The Weekend and Rom-Coms
For Week 3 of Black Is Not A Genre, we explore "rom-coms." We’ll be viewing Stella Meghie’s The Weekend (1997) together and discussing the genre of rom-coms to include Black culture’s essential contribution. Our special guests are:
Dominic Jones
Dominic is a Visual Artist & Performer currently based in Texas. She attended Columbia University in NYC, where she received a Bachelor of Arts in Film Studies. Her video work has premiered at Austin Music Video Fest; Babes Fest, Austin; Helmuth Projects, California; and Studiolo in Switzerland.

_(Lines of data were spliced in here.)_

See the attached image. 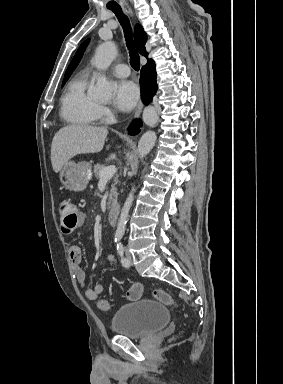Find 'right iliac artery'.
<instances>
[{
  "mask_svg": "<svg viewBox=\"0 0 283 384\" xmlns=\"http://www.w3.org/2000/svg\"><path fill=\"white\" fill-rule=\"evenodd\" d=\"M121 239V236H115V242H118Z\"/></svg>",
  "mask_w": 283,
  "mask_h": 384,
  "instance_id": "1",
  "label": "right iliac artery"
}]
</instances>
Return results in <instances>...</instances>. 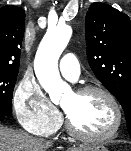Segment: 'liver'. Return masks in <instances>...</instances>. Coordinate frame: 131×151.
Segmentation results:
<instances>
[{
	"label": "liver",
	"mask_w": 131,
	"mask_h": 151,
	"mask_svg": "<svg viewBox=\"0 0 131 151\" xmlns=\"http://www.w3.org/2000/svg\"><path fill=\"white\" fill-rule=\"evenodd\" d=\"M51 142L36 139L24 132L14 131L0 124V151H46ZM82 148H72L80 151Z\"/></svg>",
	"instance_id": "6515ba94"
}]
</instances>
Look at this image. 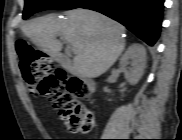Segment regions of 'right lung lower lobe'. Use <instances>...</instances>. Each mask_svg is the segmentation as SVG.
I'll use <instances>...</instances> for the list:
<instances>
[{"label": "right lung lower lobe", "instance_id": "right-lung-lower-lobe-1", "mask_svg": "<svg viewBox=\"0 0 182 140\" xmlns=\"http://www.w3.org/2000/svg\"><path fill=\"white\" fill-rule=\"evenodd\" d=\"M163 3L164 0H88L80 8L109 16L153 46L161 31Z\"/></svg>", "mask_w": 182, "mask_h": 140}]
</instances>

She's also published video work and film reviews for online publications such as i-D VICE Germany, Afropunk, Noisey, Dallas Observer, D Magazine, and FACT Mag.
Jazmyne Moreno
Jazmyne is an Oklahoma-bred, Austin-based Film programmer and grant writer and host of the Lates series at Austin Film Society
Tyler English-Beckwith
Tyler is a playwright, filmmaker, and actress originally from Dallas Texas and currently based in Brooklyn, NY. She is the recipient of the 2020 Leah Ryan Fund for Emerging Women Writers, and the recipient of the 2018 Kennedy Center Paula Vogel Play Prize. Tyler is also a member of the 2020 Page 73 writers group Interstate 73. Her plays include: Mingus (2020 Bay Area Playwrights Festival, 2019 Eugene O’Neill Theater Center’s National Play Conference Finalist), Maya and Rivers (2020 Fire This Time Festival), Bitch (Development: Page 73’s Interstate 73, Joust Theatre Company), and TWENTYEIGHT (The Vortex, Austin, TX). The series of original films Tyler wrote, co-directed, and acted in titled “Umbra” can be seen on meowwolf.com. Her screenwriting work can also be heard on the upcoming scripted podcast, “Daughters of DC”. Tyler holds an MFA in Dramatic Writing from NYU Tisch, and a BA in African and African Diaspora Studies from UT Austin. Tyler hopes to create worlds, in her writing, where black women live beyond the basic means of survival and have the audacity to be autonomous.